YOUR ASSIGNMENT: Using the records below, repeat exactly the lines from the one holding "College-Level Data 2021-22" through the one holding "Source: Program Evaluation System (PEMS)", both ends included, and no others.

--------------------------------

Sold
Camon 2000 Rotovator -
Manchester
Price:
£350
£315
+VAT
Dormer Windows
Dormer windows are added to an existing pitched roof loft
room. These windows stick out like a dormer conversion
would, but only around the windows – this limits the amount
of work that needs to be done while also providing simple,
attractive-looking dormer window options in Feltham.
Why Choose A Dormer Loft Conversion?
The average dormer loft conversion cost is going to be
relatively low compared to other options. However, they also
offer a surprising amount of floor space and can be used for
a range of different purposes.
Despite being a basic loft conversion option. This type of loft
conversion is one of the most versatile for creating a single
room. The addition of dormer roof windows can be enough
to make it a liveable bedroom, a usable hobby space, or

--------------------------------

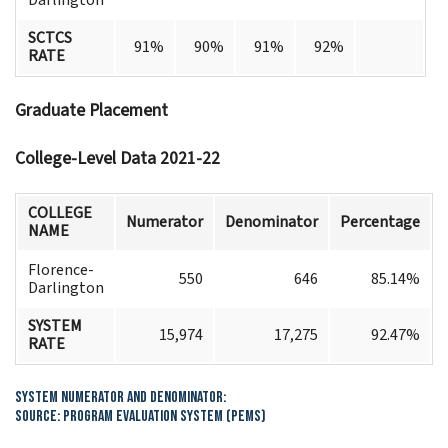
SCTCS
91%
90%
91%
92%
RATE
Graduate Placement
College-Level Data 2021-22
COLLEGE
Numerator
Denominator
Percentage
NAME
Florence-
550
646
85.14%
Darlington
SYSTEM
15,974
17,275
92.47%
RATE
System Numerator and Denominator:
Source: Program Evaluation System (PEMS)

--------------------------------

YOUR SOLUTION:
College-Level Data 2021-22
COLLEGE
Numerator
Denominator
Percentage
NAME
Florence-
550
646
85.14%
Darlington
SYSTEM
15,974
17,275
92.47%
RATE
System Numerator and Denominator:
Source: Program Evaluation System (PEMS)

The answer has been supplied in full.